▶ **Task requirements**:
All lines from the one holding "Player Combos" through the last line of the entries below must be transcribed exactly, and no others. Pictures do not go in.

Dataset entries
== == ==
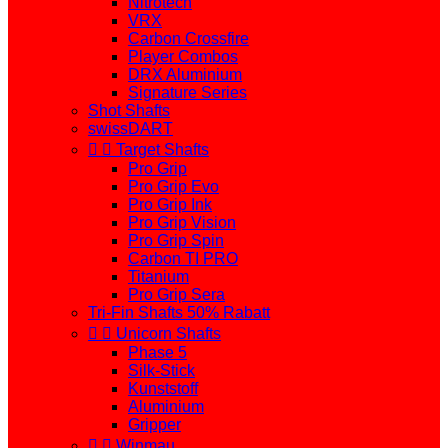
Nitrotech
VRX
Carbon Crossfire
Player Combos
DRX Aluminium
Signature Series
Shot Shafts
swissDART


Target Shafts
Pro Grip
Pro Grip Evo
Pro Grip Ink
Pro Grip Vision
Pro Grip Spin
Carbon TI PRO
Titanium
Pro Grip Sera
Tri-Fin Shafts 50% Rabatt


Unicorn Shafts
Phase 5
Silk-Stick
Kunststoff
Aluminium
Gripper


Winmau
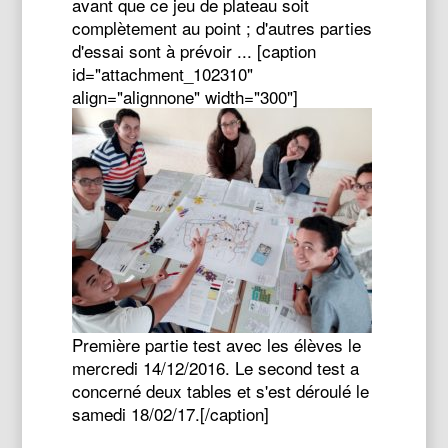
avant que ce jeu de plateau soit
complètement au point ; d'autres parties
d'essai sont à prévoir ... [caption
id="attachment_102310"
align="alignnone" width="300"]
Première partie test avec les élèves le
mercredi 14/12/2016. Le second test a
concerné deux tables et s'est déroulé le
samedi 18/02/17.[/caption]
== == ==
▶ **Task response**:
Player Combos
DRX Aluminium
Signature Series
Shot Shafts
swissDART


Target Shafts
Pro Grip
Pro Grip Evo
Pro Grip Ink
Pro Grip Vision
Pro Grip Spin
Carbon TI PRO
Titanium
Pro Grip Sera
Tri-Fin Shafts 50% Rabatt


Unicorn Shafts
Phase 5
Silk-Stick
Kunststoff
Aluminium
Gripper


Winmau
avant que ce jeu de plateau soit
complètement au point ; d'autres parties
d'essai sont à prévoir ... [caption
id="attachment_102310"
align="alignnone" width="300"]
Première partie test avec les élèves le
mercredi 14/12/2016. Le second test a
concerné deux tables et s'est déroulé le
samedi 18/02/17.[/caption]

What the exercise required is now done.